Print the listing as it stands, omitting all images.

Provided information
------------------------------------

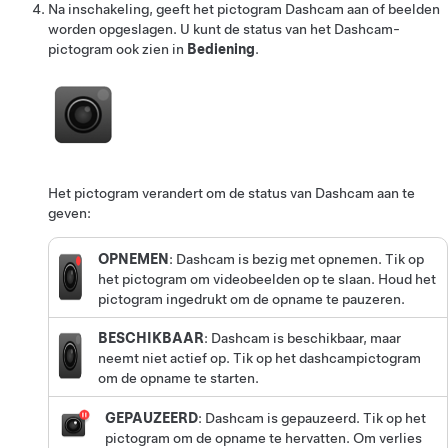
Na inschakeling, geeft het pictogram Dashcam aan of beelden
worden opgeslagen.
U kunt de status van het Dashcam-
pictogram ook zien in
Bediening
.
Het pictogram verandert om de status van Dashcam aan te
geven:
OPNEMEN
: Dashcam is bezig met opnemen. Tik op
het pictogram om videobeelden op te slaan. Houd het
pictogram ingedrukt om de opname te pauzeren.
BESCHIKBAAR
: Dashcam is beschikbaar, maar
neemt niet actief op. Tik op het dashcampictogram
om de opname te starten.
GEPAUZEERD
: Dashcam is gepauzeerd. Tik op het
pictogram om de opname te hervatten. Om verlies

------------------------------------

Reply to the task
Na inschakeling, geeft het pictogram Dashcam aan of beelden
worden opgeslagen.
U kunt de status van het Dashcam-
pictogram ook zien in
Bediening
.
Het pictogram verandert om de status van Dashcam aan te
geven:
OPNEMEN
: Dashcam is bezig met opnemen. Tik op
het pictogram om videobeelden op te slaan. Houd het
pictogram ingedrukt om de opname te pauzeren.
BESCHIKBAAR
: Dashcam is beschikbaar, maar
neemt niet actief op. Tik op het dashcampictogram
om de opname te starten.
GEPAUZEERD
: Dashcam is gepauzeerd. Tik op het
pictogram om de opname te hervatten. Om verlies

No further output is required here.